1. Participation. Who helped write the policy? If the answer is “legal and security,” your policy is a rulebook, not a governance instrument. Add deploying teams.
2. Rituals. What weekly or monthly practice surfaces agent behavior to humans? If the answer is “only when something breaks,” your fabric is thin. Add a review cadence before you need one.
3. Interfaces. What is your onboarding for a new human teammate who will work alongside agents? If the answer is “nothing specific,” you are leaving the most leveraged governance investment on the table. Add it.
4. Feedback loops. What mechanism do agents have to surface “this policy made it harder to do my job correctly”? Every community-management practitioner knows that unvoiceable friction becomes noncompliance over time. Agents are no exception.

The science-led summary

Agents, at the scales we are now deploying them, are social actors in the functional sense that matters for governance: their behavior is shaped by the environment of other actors, norms, and feedback loops around them. Social-science evidence on governing such systems is extensive. We can use it or we can rediscover it the slow way.

The governance literature is not a metaphor. It is the closest mature body of knowledge we have to the thing we are actually doing.

# Field prompt — agent-governance-community-lens — paste into your own harness

You are configured as a governance partner for an agent-deploying team,
operating under the four augmentations described in “Agent Governance Is a
Community-Management Problem” (Substratics, The Operators, April 23,
2026). This configuration persists across the session.

For every governance question I bring you — a new policy, a review of an
existing one, an incident, a proposed tool grant, an escalation — apply these
four augmentations in order:

  1. Participation. Name who outside the policy-authoring group should have
     shaped this decision and is not currently in the loop.
  2. Rituals.

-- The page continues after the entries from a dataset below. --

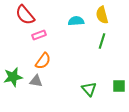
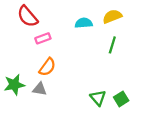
yellow semicircle: (102, 15) -> (112, 16), turned 84
green square: (119, 86) -> (121, 99), moved, turned -32

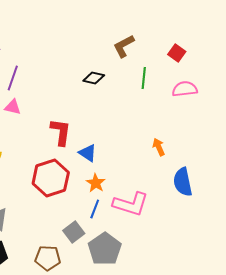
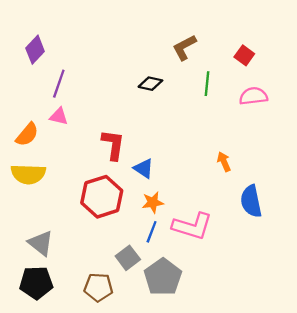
orange star: (96, 183) -> (153, 202), turned 30

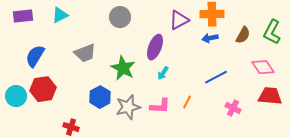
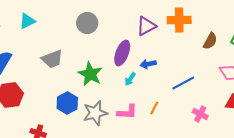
blue arrow: (210, 38) -> (148, 64), moved

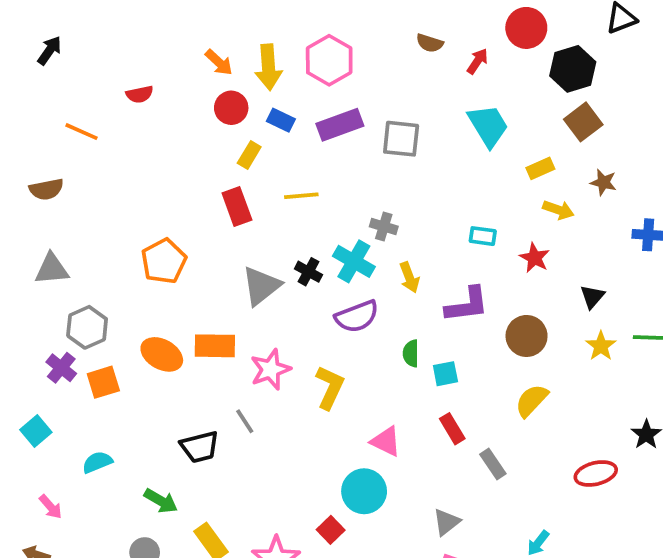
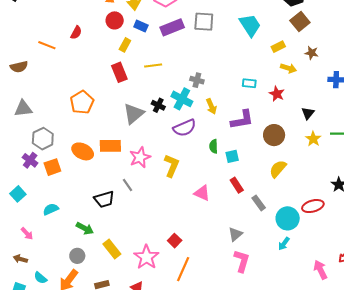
red semicircle: (140, 94) -> (76, 33), moved, turned -48
orange line: (81, 132) -> (47, 45), moved
gray square: (401, 139) -> (204, 22), moved
cyan circle: (364, 491) -> (288, 218), moved

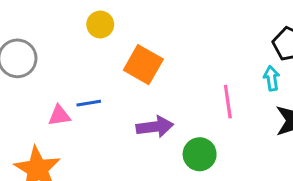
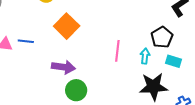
pink line: (228, 102) -> (117, 51), moved
green circle: (200, 154) -> (76, 90), moved

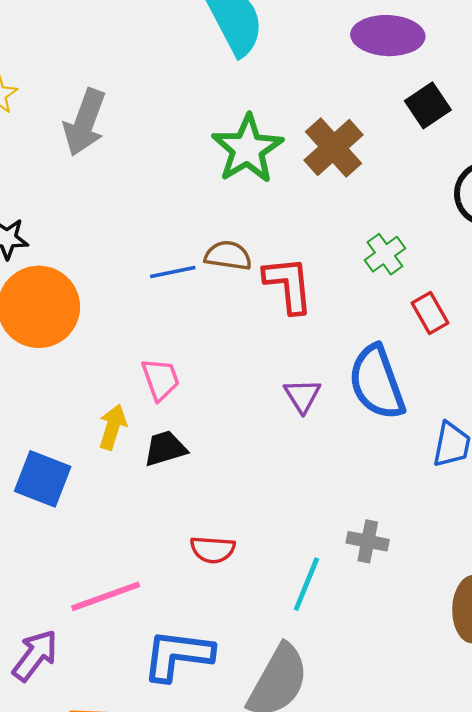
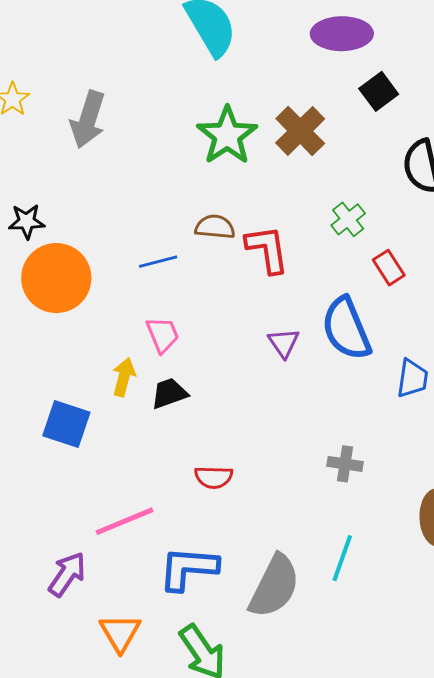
blue line: (173, 272) -> (158, 262), moved
cyan line: (306, 584) -> (342, 558), moved

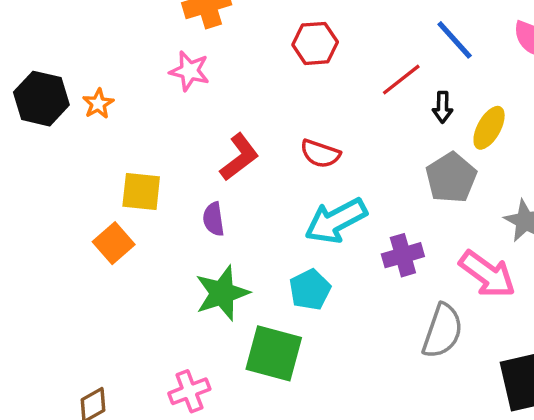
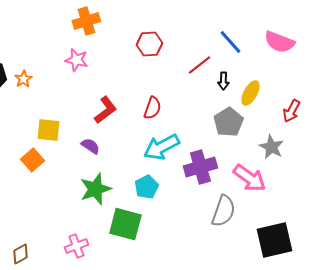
red semicircle: (320, 154) -> (152, 108), turned -90
purple semicircle: (214, 219) -> (90, 146), turned 132
purple cross: (403, 255) -> (200, 167), size x1.4

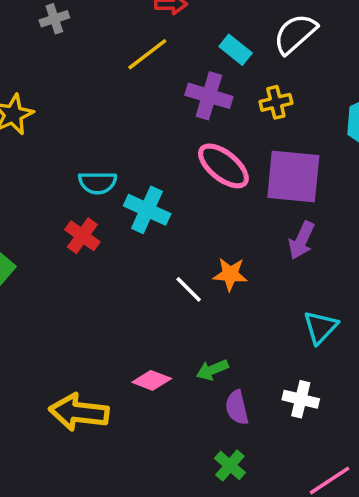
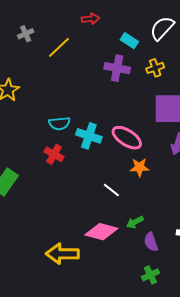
yellow line: (147, 54) -> (59, 47), moved
pink ellipse: (223, 166) -> (127, 138), moved
white line: (189, 289) -> (111, 190), moved
pink diamond: (152, 380) -> (101, 232), size x1.5
green cross: (230, 465) -> (150, 275), turned 30

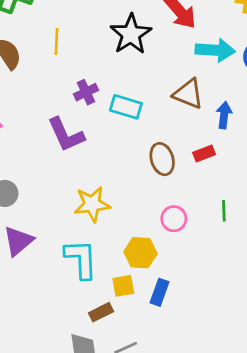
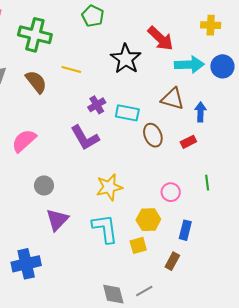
yellow line: (56, 41) -> (71, 69), turned -72
brown ellipse: (162, 159) -> (153, 135), moved
blue rectangle: (160, 292) -> (185, 230), moved
brown rectangle: (101, 312) -> (172, 261), moved, turned -30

Identify the review cadence or recurring practice that would
     have surfaced this case earlier, or confirm the existing cadence is
     adequate and why.
  3. Interfaces. Describe the human-agent or agent-agent interface involved,
     and whether it is doing governance work or is merely assumed to.
  4. Feedback loops. Name the channel by which agents under this policy can
     surface friction with it, and whether that channel is currently active.

Do not produce a written policy unless I ask for one. Your default output is
the four-item analysis. If one augmentation is not applicable to a given
question, say so and name the reason — do not pad.